[Exercise]
In the data below, the answer is the run of lines from the line containing "pretty good rating among the users." through the line containing "Safety Tips", both included; print it exactly and nothing else.

Start of Given information

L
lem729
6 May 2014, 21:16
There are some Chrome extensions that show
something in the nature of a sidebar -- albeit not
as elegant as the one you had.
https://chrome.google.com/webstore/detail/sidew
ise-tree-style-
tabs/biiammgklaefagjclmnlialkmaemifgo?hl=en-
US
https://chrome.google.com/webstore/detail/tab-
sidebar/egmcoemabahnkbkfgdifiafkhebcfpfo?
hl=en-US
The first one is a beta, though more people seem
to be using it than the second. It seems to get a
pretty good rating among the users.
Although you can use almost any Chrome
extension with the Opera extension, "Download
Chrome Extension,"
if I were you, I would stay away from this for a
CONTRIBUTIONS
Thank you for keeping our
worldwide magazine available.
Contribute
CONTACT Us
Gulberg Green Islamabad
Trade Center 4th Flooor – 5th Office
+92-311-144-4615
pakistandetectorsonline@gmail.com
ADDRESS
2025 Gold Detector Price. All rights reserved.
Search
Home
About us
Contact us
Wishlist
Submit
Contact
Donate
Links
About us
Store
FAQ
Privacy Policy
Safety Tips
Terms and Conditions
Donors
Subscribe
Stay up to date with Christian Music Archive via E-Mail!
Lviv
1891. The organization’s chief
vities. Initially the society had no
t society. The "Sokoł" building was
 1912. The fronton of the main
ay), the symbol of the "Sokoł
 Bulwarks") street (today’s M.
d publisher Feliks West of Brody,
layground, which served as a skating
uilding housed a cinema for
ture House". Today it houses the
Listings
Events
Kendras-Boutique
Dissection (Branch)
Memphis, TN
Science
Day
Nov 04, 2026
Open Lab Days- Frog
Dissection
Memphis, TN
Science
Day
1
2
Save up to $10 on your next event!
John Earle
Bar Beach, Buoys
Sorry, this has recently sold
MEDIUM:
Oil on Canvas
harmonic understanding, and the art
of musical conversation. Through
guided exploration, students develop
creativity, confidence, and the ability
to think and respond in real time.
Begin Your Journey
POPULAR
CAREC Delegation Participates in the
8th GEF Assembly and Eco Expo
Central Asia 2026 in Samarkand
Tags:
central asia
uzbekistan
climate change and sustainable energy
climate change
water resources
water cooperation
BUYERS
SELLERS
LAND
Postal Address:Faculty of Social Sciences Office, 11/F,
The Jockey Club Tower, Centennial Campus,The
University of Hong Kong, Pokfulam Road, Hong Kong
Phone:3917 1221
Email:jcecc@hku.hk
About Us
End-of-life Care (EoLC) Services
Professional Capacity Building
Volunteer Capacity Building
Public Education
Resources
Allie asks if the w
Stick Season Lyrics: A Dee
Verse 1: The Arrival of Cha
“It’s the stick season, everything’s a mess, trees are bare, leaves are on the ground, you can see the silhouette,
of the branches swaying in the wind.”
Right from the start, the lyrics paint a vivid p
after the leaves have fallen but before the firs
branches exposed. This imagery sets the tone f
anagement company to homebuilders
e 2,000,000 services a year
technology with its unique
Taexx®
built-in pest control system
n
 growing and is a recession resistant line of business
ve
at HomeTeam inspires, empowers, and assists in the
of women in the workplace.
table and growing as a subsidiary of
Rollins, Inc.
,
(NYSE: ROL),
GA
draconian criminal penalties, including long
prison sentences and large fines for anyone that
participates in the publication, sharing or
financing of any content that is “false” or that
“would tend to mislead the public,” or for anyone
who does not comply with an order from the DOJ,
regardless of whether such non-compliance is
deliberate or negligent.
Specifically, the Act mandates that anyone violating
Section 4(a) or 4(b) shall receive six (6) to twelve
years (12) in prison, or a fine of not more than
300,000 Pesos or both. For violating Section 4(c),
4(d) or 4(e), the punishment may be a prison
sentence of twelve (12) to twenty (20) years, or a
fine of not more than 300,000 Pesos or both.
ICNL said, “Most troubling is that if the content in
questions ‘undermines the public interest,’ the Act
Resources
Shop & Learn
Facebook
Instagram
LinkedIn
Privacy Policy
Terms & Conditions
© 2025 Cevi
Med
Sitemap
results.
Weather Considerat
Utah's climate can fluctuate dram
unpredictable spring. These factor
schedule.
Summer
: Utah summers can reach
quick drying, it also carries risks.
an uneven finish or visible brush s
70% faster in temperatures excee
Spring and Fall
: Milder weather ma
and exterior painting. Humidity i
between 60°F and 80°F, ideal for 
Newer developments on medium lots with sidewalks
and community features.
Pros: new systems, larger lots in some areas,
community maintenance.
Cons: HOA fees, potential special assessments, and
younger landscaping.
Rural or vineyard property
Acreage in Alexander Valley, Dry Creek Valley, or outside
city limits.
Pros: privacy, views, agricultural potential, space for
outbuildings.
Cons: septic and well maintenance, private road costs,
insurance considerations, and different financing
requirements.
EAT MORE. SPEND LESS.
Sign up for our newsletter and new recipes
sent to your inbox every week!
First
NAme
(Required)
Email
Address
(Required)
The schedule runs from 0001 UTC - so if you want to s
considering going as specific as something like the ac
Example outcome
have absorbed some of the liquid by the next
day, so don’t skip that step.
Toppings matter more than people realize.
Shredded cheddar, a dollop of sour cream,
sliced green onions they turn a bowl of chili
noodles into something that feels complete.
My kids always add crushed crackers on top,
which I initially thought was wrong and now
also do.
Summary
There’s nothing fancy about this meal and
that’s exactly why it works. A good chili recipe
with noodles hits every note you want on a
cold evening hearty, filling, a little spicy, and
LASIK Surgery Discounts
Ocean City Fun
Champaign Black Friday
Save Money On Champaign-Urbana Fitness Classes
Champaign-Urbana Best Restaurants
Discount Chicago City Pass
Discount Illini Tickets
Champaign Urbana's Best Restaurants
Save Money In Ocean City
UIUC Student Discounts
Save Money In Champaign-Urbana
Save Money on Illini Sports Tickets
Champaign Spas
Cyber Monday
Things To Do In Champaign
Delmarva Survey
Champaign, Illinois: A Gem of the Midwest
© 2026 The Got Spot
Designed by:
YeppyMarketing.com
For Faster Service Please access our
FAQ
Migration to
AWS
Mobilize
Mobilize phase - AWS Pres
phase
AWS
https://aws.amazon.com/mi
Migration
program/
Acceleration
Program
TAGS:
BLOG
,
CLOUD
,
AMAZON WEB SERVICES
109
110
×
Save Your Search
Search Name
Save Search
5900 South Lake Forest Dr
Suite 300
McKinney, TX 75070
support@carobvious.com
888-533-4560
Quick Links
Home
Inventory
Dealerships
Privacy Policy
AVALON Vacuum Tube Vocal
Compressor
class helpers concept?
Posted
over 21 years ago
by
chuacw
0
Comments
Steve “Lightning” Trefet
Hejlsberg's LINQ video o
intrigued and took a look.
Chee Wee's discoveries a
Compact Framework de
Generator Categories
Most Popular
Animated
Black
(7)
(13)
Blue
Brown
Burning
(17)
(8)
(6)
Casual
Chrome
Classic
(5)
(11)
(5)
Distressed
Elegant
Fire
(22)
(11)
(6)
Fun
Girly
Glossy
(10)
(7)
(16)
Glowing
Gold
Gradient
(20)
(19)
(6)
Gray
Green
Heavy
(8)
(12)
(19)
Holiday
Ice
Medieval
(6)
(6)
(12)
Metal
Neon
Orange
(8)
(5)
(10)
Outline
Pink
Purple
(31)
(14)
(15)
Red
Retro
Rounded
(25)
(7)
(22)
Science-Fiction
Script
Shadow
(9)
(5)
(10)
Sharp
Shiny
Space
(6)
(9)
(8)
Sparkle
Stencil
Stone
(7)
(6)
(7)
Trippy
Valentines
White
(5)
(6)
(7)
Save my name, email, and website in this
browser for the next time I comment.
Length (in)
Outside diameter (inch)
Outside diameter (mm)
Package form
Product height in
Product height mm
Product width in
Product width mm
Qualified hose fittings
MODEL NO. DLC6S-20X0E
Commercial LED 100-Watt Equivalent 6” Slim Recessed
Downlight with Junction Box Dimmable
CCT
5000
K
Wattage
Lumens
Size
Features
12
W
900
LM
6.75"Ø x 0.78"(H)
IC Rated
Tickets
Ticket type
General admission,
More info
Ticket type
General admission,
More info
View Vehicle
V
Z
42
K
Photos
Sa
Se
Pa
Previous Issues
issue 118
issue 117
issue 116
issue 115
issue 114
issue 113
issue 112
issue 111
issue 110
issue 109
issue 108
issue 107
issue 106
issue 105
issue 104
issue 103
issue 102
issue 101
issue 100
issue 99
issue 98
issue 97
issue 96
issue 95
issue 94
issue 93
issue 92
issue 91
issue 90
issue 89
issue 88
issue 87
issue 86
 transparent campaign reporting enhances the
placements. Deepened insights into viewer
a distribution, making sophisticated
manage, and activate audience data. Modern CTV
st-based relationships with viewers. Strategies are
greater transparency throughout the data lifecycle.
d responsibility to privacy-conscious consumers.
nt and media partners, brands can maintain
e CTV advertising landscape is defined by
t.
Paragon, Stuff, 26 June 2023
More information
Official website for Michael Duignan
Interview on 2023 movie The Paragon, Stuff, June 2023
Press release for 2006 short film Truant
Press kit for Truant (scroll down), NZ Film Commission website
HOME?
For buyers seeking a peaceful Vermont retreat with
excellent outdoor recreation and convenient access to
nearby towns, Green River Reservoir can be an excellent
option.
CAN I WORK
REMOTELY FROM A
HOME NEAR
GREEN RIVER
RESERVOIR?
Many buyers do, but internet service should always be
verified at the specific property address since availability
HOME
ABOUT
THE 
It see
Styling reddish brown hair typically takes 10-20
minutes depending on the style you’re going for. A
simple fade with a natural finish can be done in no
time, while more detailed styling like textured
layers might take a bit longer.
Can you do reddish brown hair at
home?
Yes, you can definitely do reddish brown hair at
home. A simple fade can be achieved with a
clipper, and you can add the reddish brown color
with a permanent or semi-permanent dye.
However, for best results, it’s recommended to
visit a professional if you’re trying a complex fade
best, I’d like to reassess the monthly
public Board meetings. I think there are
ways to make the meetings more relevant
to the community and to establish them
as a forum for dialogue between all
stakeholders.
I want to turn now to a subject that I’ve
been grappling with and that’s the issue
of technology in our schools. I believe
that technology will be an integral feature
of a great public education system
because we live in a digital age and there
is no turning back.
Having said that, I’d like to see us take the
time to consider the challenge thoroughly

End of Given information

[Answer space]
pretty good rating among the users.
Although you can use almost any Chrome
extension with the Opera extension, "Download
Chrome Extension,"
if I were you, I would stay away from this for a
CONTRIBUTIONS
Thank you for keeping our
worldwide magazine available.
Contribute
CONTACT Us
Gulberg Green Islamabad
Trade Center 4th Flooor – 5th Office
+92-311-144-4615
pakistandetectorsonline@gmail.com
ADDRESS
2025 Gold Detector Price. All rights reserved.
Search
Home
About us
Contact us
Wishlist
Submit
Contact
Donate
Links
About us
Store
FAQ
Privacy Policy
Safety Tips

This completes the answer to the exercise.